I wanted to start my first "real" blog post with a discussion of one of the most wonderful MG books of all time, Bridge to Terabithia. This book should be on every child's personal bookshelf. It should be on every adult's personal bookshelf. It is about fear and strength. It is about difference and sameness. It is about love and loss. The story is timeless.
I love the characters in Bridge to Terabithia. Jess and Leslie are best friends who act like real kids with real problems and real lives. I love how they escape their sadness by creating Terabithia and ruling an imaginary kingdom when their own true world holds them down. You can't help but admire Leslie for her guts and her loyalty and you can't help but want Jess to win.
I am always amazed, like I am in so many other books with a sad plot crisis, that I still wish for a different outcome. I know that Leslie is going to drown in a tragic accident, but I hold onto hope that Jess will come home from Washington D.C. and find her alive and well in Terabithia.

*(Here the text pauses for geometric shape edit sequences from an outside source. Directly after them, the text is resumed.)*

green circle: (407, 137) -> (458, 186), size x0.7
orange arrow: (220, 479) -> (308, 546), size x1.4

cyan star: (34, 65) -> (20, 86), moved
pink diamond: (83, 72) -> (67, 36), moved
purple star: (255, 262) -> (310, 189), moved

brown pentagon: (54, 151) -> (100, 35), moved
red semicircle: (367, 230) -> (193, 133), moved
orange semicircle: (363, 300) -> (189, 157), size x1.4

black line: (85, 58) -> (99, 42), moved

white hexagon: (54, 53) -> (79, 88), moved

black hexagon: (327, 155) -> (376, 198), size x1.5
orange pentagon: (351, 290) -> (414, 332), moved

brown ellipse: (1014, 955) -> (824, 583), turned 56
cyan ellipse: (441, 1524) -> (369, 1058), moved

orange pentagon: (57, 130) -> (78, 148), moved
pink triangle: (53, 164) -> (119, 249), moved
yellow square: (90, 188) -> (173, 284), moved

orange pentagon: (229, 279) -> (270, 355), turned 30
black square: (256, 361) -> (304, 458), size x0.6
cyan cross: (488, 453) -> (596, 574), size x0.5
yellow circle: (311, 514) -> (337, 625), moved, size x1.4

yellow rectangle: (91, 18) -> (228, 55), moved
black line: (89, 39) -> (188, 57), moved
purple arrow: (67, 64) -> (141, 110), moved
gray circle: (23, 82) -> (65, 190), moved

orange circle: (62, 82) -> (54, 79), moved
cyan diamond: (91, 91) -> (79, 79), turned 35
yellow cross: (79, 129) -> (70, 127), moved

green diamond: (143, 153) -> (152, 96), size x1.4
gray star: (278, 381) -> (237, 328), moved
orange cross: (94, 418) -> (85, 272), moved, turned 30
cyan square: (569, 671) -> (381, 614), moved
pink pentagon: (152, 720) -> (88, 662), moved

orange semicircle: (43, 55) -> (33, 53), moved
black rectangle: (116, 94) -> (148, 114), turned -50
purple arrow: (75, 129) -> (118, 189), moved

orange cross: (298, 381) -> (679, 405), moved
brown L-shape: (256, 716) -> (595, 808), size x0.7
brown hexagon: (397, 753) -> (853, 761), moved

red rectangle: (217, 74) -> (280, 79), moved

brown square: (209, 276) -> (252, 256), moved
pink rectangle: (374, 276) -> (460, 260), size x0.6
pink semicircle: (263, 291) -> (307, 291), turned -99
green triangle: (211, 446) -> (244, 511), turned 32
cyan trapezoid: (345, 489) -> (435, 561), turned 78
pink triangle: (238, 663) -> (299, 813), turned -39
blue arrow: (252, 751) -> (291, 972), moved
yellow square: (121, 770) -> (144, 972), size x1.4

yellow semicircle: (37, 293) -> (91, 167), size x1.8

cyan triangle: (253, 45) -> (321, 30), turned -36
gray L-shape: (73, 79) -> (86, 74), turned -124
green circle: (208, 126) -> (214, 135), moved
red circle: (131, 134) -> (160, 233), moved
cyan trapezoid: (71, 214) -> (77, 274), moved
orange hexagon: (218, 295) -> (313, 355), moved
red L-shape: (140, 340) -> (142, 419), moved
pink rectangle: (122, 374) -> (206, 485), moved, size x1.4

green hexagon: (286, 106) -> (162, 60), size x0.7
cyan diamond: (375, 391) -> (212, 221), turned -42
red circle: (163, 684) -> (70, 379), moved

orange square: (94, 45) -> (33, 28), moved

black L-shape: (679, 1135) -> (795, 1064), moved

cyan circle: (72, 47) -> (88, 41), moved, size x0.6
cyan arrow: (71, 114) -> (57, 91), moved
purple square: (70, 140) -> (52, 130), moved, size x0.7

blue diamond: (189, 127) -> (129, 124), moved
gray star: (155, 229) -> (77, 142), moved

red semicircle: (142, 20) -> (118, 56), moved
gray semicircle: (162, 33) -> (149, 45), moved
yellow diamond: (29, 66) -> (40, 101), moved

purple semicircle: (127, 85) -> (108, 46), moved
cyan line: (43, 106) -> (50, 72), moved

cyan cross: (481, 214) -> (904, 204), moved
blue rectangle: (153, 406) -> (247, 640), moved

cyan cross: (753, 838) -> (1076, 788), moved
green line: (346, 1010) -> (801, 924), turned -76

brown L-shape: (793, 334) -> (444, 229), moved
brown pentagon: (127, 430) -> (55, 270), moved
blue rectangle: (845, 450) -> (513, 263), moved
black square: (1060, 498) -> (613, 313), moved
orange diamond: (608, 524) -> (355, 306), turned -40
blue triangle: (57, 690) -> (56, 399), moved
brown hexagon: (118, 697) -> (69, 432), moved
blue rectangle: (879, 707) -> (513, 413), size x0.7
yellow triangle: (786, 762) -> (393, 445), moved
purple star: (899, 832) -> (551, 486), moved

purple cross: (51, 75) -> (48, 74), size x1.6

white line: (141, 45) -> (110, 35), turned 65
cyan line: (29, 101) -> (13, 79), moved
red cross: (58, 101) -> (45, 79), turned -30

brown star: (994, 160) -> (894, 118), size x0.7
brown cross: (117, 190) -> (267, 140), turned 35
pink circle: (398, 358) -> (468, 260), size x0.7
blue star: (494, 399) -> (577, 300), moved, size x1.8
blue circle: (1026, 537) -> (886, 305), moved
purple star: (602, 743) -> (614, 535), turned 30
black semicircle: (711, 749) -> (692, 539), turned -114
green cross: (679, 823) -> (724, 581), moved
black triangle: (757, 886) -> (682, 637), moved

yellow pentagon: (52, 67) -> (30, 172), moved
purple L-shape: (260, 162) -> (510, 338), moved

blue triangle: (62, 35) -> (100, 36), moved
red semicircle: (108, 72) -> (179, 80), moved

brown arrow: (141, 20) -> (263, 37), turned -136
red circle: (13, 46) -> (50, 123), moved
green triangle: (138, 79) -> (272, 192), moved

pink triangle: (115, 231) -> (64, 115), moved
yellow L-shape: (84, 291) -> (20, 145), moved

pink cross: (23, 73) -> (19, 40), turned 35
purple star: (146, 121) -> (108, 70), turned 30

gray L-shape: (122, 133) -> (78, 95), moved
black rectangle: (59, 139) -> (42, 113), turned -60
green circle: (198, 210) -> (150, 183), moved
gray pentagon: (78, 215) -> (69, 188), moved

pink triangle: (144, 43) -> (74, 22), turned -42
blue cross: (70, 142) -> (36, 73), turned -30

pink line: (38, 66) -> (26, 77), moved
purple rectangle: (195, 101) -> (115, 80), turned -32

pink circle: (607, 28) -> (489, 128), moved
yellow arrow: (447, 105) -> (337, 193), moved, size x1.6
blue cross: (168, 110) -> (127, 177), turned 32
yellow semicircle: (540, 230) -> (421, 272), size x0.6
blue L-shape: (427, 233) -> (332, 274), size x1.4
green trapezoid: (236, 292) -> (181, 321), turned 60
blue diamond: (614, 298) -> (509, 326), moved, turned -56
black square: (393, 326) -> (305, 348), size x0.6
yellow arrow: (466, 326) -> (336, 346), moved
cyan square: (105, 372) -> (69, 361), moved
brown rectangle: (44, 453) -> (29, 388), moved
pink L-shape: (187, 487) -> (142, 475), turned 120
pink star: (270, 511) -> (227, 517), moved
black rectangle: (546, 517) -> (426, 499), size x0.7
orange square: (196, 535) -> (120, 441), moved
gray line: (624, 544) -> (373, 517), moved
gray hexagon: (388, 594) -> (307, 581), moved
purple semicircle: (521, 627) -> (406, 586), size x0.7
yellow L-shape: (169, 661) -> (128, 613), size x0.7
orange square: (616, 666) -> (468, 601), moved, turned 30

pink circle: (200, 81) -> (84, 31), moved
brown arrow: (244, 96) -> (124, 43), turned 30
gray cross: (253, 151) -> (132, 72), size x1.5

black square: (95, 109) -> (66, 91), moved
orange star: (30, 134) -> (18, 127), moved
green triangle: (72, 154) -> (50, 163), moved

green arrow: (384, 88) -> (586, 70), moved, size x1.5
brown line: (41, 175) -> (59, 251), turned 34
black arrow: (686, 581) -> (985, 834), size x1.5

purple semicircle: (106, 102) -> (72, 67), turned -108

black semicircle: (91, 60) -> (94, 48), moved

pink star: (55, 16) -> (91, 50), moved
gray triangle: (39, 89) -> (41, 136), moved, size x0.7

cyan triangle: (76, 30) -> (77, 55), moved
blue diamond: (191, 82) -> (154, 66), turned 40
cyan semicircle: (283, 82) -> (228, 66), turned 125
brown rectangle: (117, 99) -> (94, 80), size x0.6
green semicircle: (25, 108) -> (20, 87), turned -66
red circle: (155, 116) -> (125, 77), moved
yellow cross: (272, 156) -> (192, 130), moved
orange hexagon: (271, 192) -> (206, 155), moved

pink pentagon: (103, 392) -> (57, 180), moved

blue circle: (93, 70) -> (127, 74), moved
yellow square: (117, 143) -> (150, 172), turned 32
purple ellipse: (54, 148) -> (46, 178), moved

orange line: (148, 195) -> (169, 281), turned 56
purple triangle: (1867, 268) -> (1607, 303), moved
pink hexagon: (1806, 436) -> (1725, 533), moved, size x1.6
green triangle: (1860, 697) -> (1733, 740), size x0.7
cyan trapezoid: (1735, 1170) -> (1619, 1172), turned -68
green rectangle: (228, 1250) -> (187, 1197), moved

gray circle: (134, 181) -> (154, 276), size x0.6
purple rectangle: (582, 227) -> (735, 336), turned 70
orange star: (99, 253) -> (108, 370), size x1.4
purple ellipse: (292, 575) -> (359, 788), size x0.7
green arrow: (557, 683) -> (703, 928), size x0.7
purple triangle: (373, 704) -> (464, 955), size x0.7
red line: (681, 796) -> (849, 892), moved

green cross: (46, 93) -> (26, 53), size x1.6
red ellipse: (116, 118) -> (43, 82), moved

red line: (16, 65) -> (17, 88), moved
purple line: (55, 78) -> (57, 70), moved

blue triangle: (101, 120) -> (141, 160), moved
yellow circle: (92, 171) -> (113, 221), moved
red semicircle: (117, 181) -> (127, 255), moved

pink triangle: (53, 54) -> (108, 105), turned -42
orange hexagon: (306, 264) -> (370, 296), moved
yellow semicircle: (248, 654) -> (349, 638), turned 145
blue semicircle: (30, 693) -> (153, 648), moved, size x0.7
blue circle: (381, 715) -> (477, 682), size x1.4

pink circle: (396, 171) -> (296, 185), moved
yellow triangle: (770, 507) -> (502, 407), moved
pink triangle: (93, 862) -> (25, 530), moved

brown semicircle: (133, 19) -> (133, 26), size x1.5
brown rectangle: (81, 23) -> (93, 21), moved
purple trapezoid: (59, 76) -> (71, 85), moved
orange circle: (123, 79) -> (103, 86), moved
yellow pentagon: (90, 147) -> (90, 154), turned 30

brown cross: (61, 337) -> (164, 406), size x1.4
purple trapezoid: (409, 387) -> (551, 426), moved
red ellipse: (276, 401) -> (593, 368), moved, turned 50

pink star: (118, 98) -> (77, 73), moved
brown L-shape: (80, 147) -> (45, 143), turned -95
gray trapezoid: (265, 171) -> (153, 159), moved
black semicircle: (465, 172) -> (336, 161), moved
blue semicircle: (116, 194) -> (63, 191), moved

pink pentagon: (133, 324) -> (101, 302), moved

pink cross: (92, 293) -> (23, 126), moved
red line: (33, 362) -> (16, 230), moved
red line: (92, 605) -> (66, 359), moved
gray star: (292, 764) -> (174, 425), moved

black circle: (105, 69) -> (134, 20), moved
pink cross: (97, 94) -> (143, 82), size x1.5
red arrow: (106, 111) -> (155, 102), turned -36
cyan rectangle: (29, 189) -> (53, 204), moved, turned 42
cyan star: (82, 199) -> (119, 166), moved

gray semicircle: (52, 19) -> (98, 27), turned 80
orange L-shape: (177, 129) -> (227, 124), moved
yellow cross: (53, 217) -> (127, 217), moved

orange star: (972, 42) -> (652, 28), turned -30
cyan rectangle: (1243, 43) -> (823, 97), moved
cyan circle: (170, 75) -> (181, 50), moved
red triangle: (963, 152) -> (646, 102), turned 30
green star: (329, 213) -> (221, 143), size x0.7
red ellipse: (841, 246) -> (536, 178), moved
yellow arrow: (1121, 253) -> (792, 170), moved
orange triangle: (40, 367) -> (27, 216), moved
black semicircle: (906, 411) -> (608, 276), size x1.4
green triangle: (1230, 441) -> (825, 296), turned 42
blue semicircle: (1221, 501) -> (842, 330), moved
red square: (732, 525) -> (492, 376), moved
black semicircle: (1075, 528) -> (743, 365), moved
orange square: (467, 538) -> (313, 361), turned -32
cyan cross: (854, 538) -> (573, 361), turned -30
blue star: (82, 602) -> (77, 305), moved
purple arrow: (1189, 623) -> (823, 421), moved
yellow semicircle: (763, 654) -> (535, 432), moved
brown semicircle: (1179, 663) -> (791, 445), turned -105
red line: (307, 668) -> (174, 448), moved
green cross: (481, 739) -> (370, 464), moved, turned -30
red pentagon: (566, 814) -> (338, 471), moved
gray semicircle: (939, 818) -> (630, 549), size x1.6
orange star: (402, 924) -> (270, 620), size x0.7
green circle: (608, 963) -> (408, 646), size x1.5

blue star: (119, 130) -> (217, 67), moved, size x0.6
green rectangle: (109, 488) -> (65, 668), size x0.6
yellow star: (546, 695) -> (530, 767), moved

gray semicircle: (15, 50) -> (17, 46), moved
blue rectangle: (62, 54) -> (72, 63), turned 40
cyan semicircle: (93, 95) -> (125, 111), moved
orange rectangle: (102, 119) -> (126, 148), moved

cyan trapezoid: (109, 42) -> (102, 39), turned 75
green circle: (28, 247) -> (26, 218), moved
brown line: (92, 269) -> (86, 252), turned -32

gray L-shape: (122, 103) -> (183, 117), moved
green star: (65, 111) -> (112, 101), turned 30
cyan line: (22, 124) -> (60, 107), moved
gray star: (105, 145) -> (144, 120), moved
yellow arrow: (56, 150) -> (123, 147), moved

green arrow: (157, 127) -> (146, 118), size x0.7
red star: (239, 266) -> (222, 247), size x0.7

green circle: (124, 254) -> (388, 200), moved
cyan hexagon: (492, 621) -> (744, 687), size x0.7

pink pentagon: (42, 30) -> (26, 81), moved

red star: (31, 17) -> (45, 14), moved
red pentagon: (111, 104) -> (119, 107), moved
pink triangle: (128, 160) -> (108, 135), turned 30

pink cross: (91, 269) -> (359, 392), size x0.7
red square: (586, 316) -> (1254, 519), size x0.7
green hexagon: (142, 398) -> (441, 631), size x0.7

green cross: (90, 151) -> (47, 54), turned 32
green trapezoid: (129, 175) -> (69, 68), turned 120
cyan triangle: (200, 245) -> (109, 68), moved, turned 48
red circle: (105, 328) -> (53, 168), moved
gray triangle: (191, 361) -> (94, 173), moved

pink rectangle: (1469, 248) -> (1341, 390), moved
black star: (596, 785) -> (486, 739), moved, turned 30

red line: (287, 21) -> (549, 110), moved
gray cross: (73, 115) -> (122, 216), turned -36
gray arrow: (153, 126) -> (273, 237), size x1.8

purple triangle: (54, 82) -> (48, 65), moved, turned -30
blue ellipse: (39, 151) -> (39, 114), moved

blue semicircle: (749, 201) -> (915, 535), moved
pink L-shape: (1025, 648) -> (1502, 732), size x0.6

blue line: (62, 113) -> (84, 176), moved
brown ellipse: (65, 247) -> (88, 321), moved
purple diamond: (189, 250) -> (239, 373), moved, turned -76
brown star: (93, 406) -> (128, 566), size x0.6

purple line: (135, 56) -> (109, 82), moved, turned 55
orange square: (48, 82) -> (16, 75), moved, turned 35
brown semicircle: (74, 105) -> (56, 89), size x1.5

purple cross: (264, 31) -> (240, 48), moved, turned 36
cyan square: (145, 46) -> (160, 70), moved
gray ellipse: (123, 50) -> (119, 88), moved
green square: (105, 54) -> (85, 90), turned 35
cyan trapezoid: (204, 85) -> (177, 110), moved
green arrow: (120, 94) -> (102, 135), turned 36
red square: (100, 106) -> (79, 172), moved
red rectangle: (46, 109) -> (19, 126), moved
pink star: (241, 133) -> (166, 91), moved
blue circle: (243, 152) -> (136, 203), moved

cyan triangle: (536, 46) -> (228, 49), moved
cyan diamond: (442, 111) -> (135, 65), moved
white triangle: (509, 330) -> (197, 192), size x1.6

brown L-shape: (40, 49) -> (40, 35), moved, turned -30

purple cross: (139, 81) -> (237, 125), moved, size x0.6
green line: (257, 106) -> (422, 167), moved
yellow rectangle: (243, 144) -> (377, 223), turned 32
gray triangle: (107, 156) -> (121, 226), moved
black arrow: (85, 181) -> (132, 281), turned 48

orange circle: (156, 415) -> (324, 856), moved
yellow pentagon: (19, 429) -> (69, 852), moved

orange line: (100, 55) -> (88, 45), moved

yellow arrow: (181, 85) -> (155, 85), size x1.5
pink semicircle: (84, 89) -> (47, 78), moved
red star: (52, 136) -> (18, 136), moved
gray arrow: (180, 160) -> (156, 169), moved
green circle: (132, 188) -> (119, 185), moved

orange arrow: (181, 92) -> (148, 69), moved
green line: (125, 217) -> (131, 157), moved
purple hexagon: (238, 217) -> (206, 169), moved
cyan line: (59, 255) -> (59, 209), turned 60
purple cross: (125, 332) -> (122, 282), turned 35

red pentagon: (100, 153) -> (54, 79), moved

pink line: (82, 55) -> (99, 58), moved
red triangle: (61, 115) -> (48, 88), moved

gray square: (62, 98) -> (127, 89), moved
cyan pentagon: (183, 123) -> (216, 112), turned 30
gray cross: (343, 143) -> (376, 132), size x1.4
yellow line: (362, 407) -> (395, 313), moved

I still want her to be in that one place where nothing bad can happen. But something bad does happen there, and this book is about Jess, not Leslie. Jess has to accept Leslie's death in order to move on and find his own braveness, and that can't happen in Terabithia.
I have some questions for lovers of this book:
* Why do you think Jess plans to build the bridge to Terabithia? Why not let it die with Leslie?
* Why do you think the author, Kathleen Paterson, chose gender-neutral names for her characters?
* What role did "class" play in the relationship between Jess and Leslie?